What is expected:
Could you give the listing again exactly, without its pictures?

------

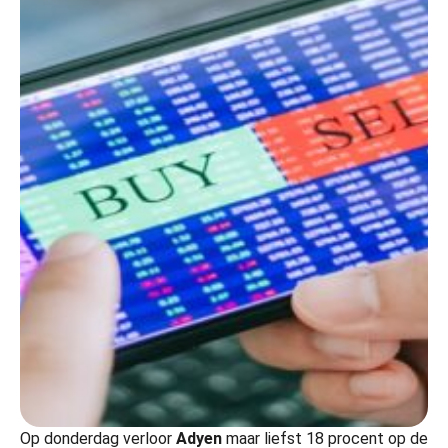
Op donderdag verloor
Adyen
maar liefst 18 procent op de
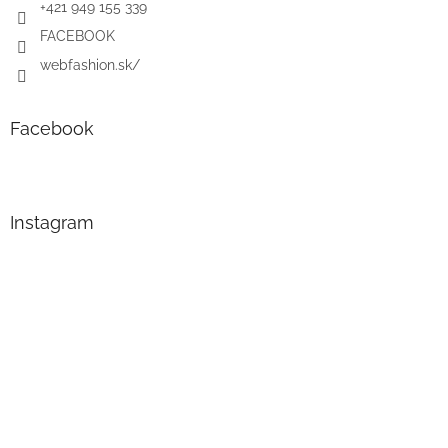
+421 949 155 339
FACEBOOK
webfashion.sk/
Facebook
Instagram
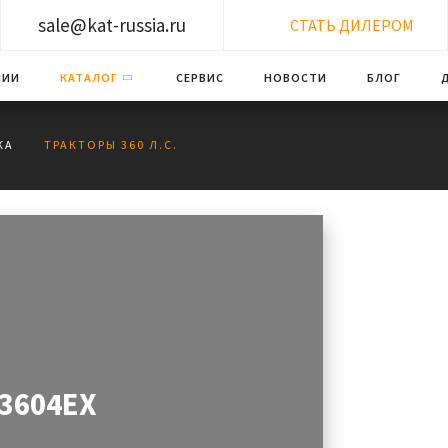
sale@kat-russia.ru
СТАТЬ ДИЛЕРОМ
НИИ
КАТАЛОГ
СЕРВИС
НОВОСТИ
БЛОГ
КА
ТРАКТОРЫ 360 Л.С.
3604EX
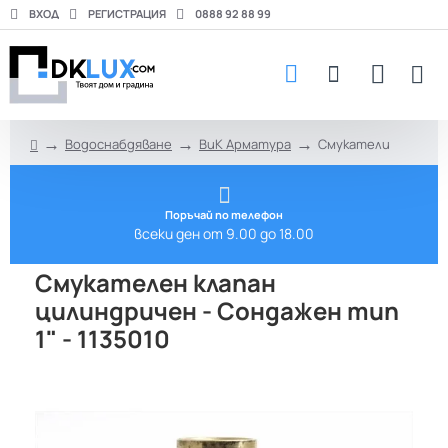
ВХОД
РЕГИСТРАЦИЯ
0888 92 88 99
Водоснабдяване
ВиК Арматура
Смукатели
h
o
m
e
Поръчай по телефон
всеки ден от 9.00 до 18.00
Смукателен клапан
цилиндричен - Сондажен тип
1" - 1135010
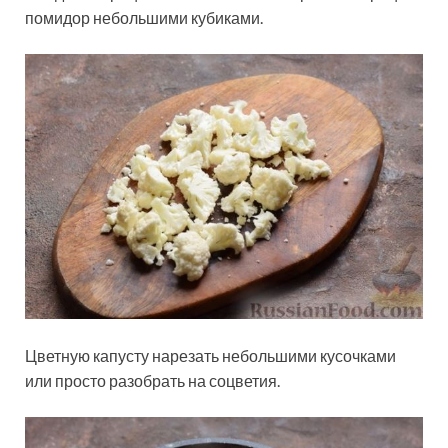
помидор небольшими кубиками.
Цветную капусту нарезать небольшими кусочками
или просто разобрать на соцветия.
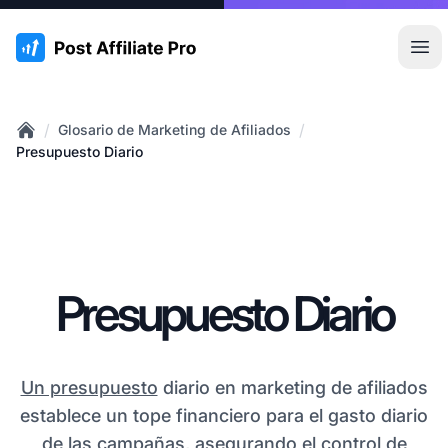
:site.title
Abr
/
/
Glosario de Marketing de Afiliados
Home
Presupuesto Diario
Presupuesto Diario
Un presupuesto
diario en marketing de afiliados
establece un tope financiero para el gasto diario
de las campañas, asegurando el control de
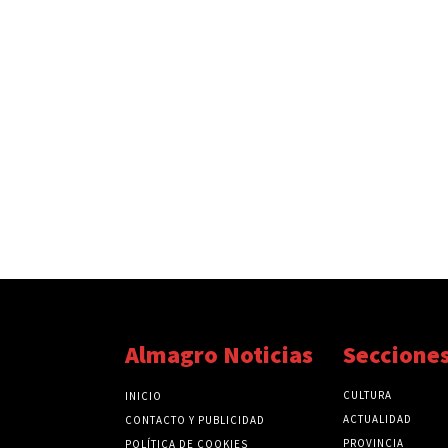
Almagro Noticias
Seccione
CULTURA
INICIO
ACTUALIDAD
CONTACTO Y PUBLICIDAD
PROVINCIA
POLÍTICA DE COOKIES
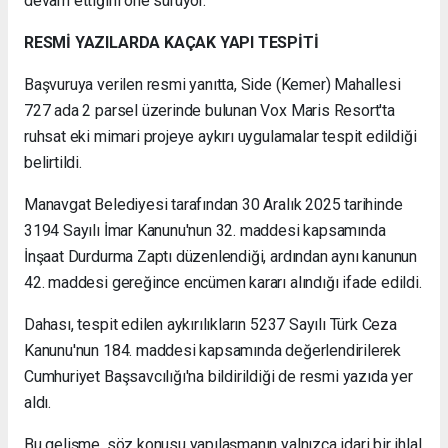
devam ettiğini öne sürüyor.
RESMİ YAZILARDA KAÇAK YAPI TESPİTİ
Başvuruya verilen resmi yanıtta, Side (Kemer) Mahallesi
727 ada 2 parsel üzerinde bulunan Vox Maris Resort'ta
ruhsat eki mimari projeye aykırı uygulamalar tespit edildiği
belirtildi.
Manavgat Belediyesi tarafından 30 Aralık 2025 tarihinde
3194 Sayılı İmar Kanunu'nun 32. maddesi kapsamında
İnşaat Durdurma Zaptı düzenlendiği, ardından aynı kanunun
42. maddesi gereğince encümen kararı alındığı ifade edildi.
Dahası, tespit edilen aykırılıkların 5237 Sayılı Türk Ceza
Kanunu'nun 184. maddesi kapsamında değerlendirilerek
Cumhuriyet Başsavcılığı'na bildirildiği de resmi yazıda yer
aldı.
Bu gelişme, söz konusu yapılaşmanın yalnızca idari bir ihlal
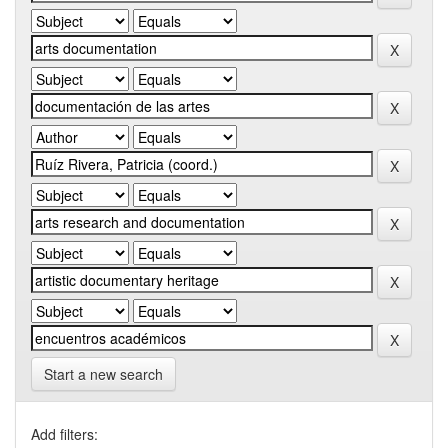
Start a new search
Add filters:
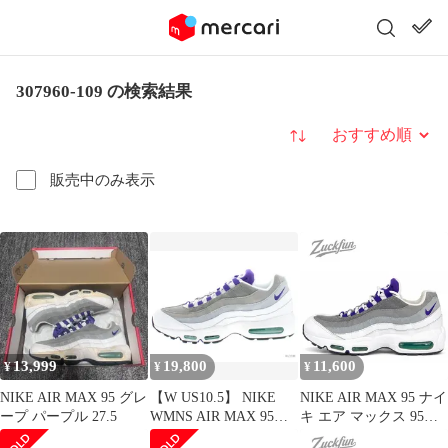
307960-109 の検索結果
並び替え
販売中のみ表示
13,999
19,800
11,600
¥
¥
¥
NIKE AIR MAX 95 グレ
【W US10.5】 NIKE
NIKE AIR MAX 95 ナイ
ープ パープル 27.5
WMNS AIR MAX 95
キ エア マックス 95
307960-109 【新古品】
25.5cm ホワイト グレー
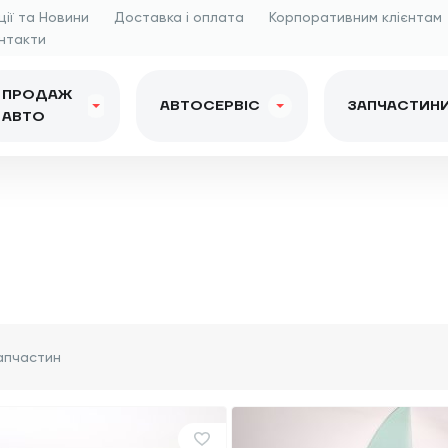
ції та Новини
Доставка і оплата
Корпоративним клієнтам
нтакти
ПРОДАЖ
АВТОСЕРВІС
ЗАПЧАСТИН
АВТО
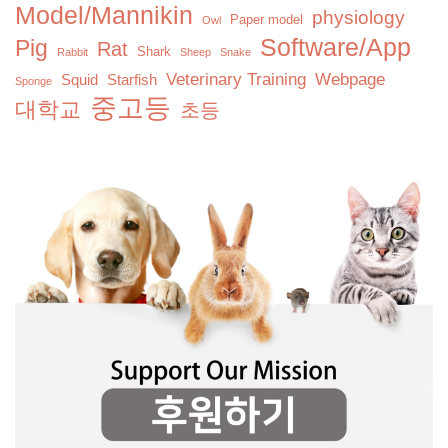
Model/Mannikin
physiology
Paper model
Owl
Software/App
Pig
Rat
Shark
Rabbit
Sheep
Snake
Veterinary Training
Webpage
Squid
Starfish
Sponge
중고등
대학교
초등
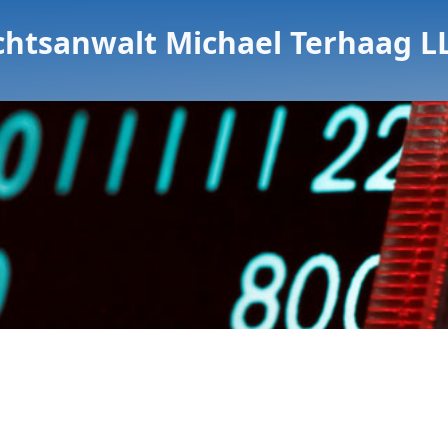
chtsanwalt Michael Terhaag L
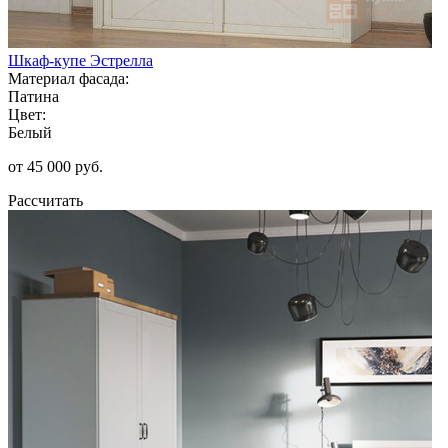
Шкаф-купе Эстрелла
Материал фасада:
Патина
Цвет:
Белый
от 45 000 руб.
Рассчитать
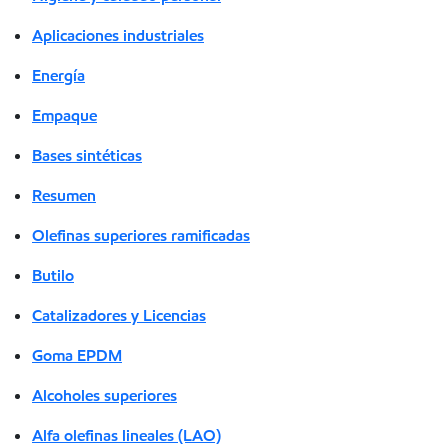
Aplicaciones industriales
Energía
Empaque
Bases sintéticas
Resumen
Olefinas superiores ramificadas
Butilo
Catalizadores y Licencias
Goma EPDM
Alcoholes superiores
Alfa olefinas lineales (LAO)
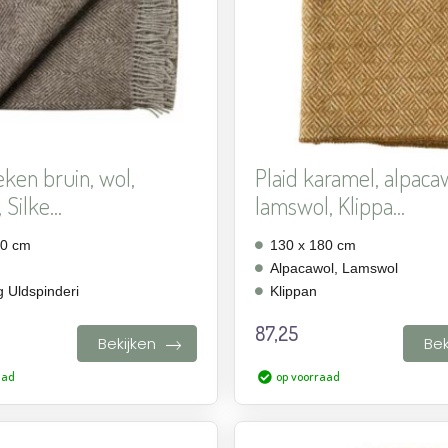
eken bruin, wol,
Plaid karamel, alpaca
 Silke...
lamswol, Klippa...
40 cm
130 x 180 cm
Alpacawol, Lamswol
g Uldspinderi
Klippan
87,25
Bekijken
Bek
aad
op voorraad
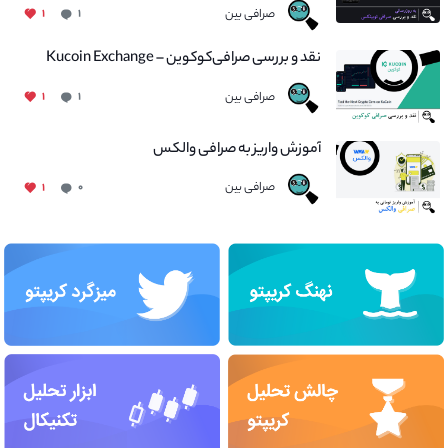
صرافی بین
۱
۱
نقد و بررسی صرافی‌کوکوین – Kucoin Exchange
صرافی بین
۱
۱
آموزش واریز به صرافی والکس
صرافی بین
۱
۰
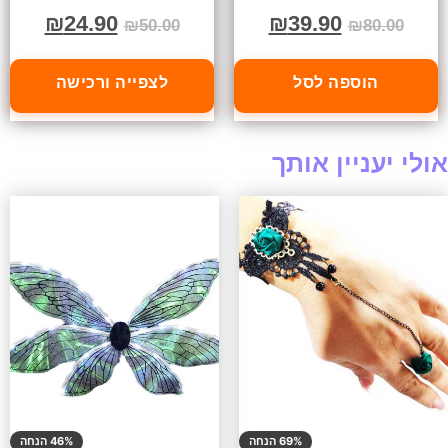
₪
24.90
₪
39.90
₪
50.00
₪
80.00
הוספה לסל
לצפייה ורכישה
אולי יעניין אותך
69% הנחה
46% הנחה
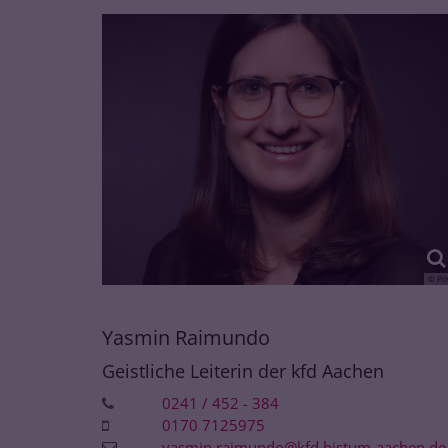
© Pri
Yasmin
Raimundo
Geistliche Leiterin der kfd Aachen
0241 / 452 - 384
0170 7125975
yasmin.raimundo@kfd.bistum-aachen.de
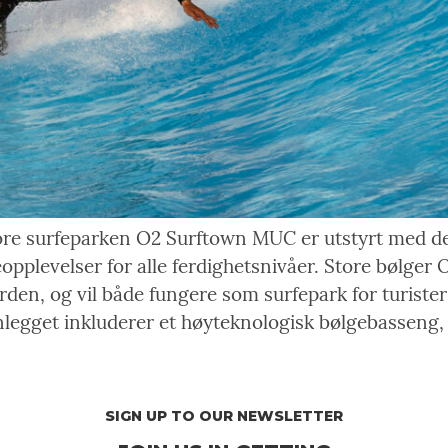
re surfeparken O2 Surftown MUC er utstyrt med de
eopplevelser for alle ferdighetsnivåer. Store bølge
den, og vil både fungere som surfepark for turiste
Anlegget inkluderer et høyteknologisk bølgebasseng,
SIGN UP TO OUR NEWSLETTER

------

Answer:
Op donderdag verloor
Adyen
maar liefst 18 procent op de
+421 949 155 339
FACEBOOK
webfashion.sk/
Facebook
Instagram
sale@kat-russia.ru
СТАТЬ ДИЛЕРОМ
НИИ
КАТАЛОГ
СЕРВИС
НОВОСТИ
БЛОГ
КА
ТРАКТОРЫ 360 Л.С.
3604EX
ВХОД
РЕГИСТРАЦИЯ
0888 92 88 99
Водоснабдяване
ВиК Арматура
Смукатели
h
o
m
e
Поръчай по телефон
всеки ден от 9.00 до 18.00
Смукателен клапан
цилиндричен - Сондажен тип
1" - 1135010
помидор небольшими кубиками.
Цветную капусту нарезать небольшими кусочками
или просто разобрать на соцветия.
:site.title
Abr
/
/
Glosario de Marketing de Afiliados
Home
Presupuesto Diario
Presupuesto Diario
Un presupuesto
diario en marketing de afiliados
establece un tope financiero para el gasto diario
de las campañas, asegurando el control de
Almagro Noticias
Seccione
CULTURA
INICIO
ACTUALIDAD
CONTACTO Y PUBLICIDAD
PROVINCIA
POLÍTICA DE COOKIES
devam ettiğini öne sürüyor.
RESMİ YAZILARDA KAÇAK YAPI TESPİTİ
Başvuruya verilen resmi yanıtta, Side (Kemer) Mahallesi
727 ada 2 parsel üzerinde bulunan Vox Maris Resort'ta
ruhsat eki mimari projeye aykırı uygulamalar tespit edildiği
belirtildi.
Manavgat Belediyesi tarafından 30 Aralık 2025 tarihinde
3194 Sayılı İmar Kanunu'nun 32. maddesi kapsamında
İnşaat Durdurma Zaptı düzenlendiği, ardından aynı kanunun
42. maddesi gereğince encümen kararı alındığı ifade edildi.
Dahası, tespit edilen aykırılıkların 5237 Sayılı Türk Ceza
Kanunu'nun 184. maddesi kapsamında değerlendirilerek
Cumhuriyet Başsavcılığı'na bildirildiği de resmi yazıda yer
aldı.
Bu gelişme, söz konusu yapılaşmanın yalnızca idari bir ihlal
Start a new search
Add filters:
307960-109 の検索結果
並び替え
販売中のみ表示
13,999
19,800
11,600
¥
¥
¥
NIKE AIR MAX 95 グレ
【W US10.5】 NIKE
NIKE AIR MAX 95 ナイ
ープ パープル 27.5
WMNS AIR MAX 95
キ エア マックス 95
307960-109 【新古品】
25.5cm ホワイト グレー
ції та Новини
Доставка і оплата
Корпоративним клієнтам
нтакти
ПРОДАЖ
АВТОСЕРВІС
ЗАПЧАСТИН
АВТО
Model/Mannikin
physiology
Paper model
Owl
Software/App
Pig
Rat
Shark
Rabbit
Sheep
Snake
Veterinary Training
Webpage
Squid
Starfish
Sponge
중고등
대학교
초등
chtsanwalt Michael Terhaag L
Шкаф-купе Эстрелла
Материал фасада:
Патина
Цвет:
Белый
от 45 000 руб.
Рассчитать
Aplicaciones industriales
Energía
Empaque
Bases sintéticas
Resumen
Olefinas superiores ramificadas
Butilo
Catalizadores y Licencias
Goma EPDM
Alcoholes superiores
Alfa olefinas lineales (LAO)
eken bruin, wol,
Plaid karamel, alpaca
 Silke...
lamswol, Klippa...
40 cm
130 x 180 cm
Alpacawol, Lamswol
g Uldspinderi
Klippan
87,25
Bekijken
Bek
aad
op voorraad
صرافی بین
۱
۱
نقد و بررسی صرافی‌کوکوین – Kucoin Exchange
صرافی بین
۱
۱
آموزش واریز به صرافی والکس
صرافی بین
۱
۰
₪
24.90
₪
39.90
₪
50.00
₪
80.00
הוספה לסל
לצפייה ורכישה
אולי יעניין אותך
69% הנחה
46% הנחה
© Pri
Yasmin
Raimundo
Geistliche Leiterin der kfd Aachen
0241 / 452 - 384
0170 7125975
yasmin.raimundo@kfd.bistum-aachen.de
re surfeparken O2 Surftown MUC er utstyrt med de
eopplevelser for alle ferdighetsnivåer. Store bølge
den, og vil både fungere som surfepark for turiste
Anlegget inkluderer et høyteknologisk bølgebasseng,
SIGN UP TO OUR NEWSLETTER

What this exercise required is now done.